Mathis turned pro in 1997 after leaving Campbell University. He started playing mini tours and was on the Canadian tour before switching to the Nationwide series.
He first joined the PGA Tour in 2009 when he posted a pair of top-25 finishes, including a tie for 23rd in Memphis.
But he wound up back on the Nationwide Tour last year. St. Jude, sponsored by FedEx, is his 14th event on the PGA Tour this year and No. 45 for his career.
"Somebody asked me the other day, 'How long you been playing? Like 13 years or something like that?' I was like, 'Really?" Mathis said. "So anyway obviously the time flies, but you know it's been an enjoyable ride coming from that ... makes me appreciate playing out here for sure."
Mathis, who is from Winston-Salem, N.C., credited a visit with his coach Patrick Kelley this week for helping straighten out his line when putting.
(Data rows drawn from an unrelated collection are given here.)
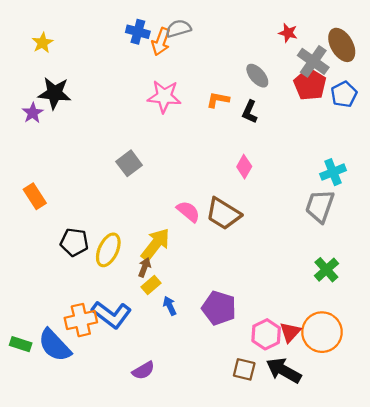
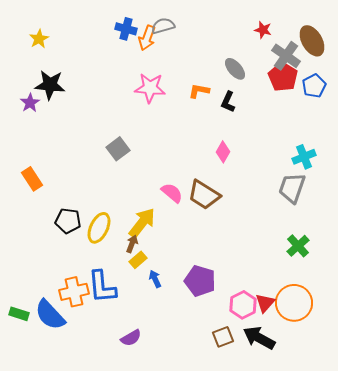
blue L-shape: (112, 315) -> (102, 287), turned 48
brown square: (244, 369) -> (223, 337), turned -35

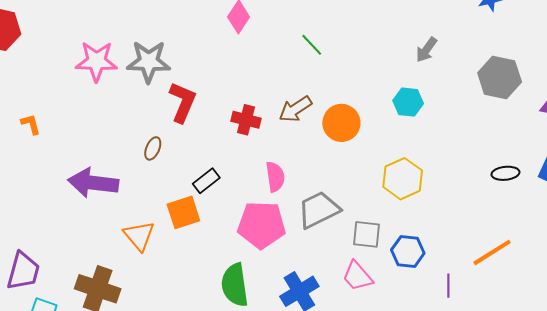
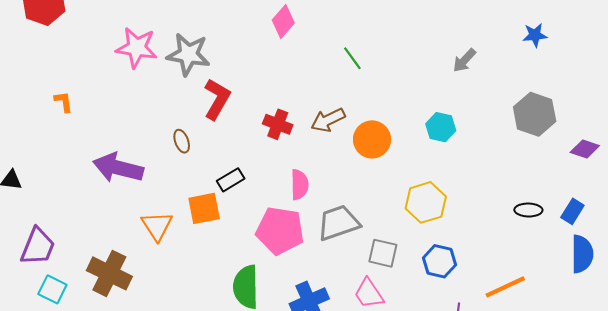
gray arrow: (426, 50) -> (464, 60), moved
brown ellipse: (153, 148) -> (182, 141), turned -50
blue hexagon: (408, 251) -> (440, 261), moved

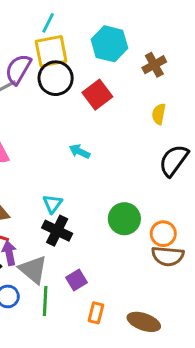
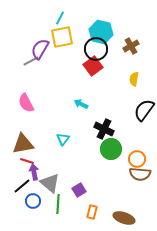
black circle: (56, 78) -> (96, 49), moved
black cross: (57, 231) -> (104, 129), moved

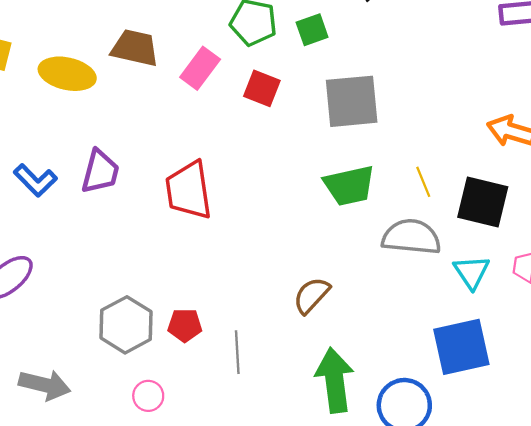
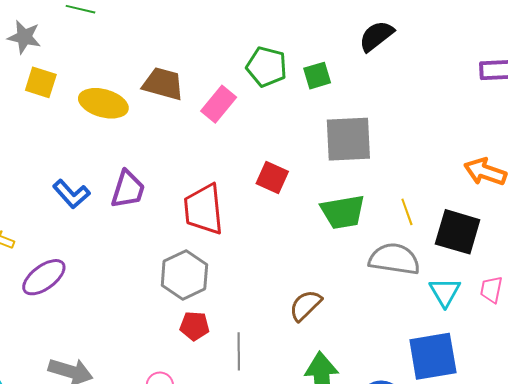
red square: (262, 88) -> (272, 177), moved
gray hexagon: (126, 325) -> (184, 275), moved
He noticed the difference almost immediately when he started on the back nine and rolled in a 9-footer to save par.
He made a birdie putt on the par-3 No. 11 from just inside 19 feet, plus 8-footers for birdies on Nos. 13 and 16. He converted a 15-footer for birdie on No. 2 to join the pack tied at 4-under.
Mathis had the lead to himself when he hit a wedge on the par-5 No. 3 to within 13 feet, then made another birdie. He padded his advantage with a 4-footer on No. 5 for his sixth birdie.
Kisner started this tournament with only his fourth round in the 60s this year.
The Aiken native, who went to the University of Georgia, hasn't finished better than a tie for 39th.
"The courses are much more difficult than the Nationwide," he said. "You really have to know where you're going to miss it and places to be. It's all just part of learning. It's why they call you a rookie."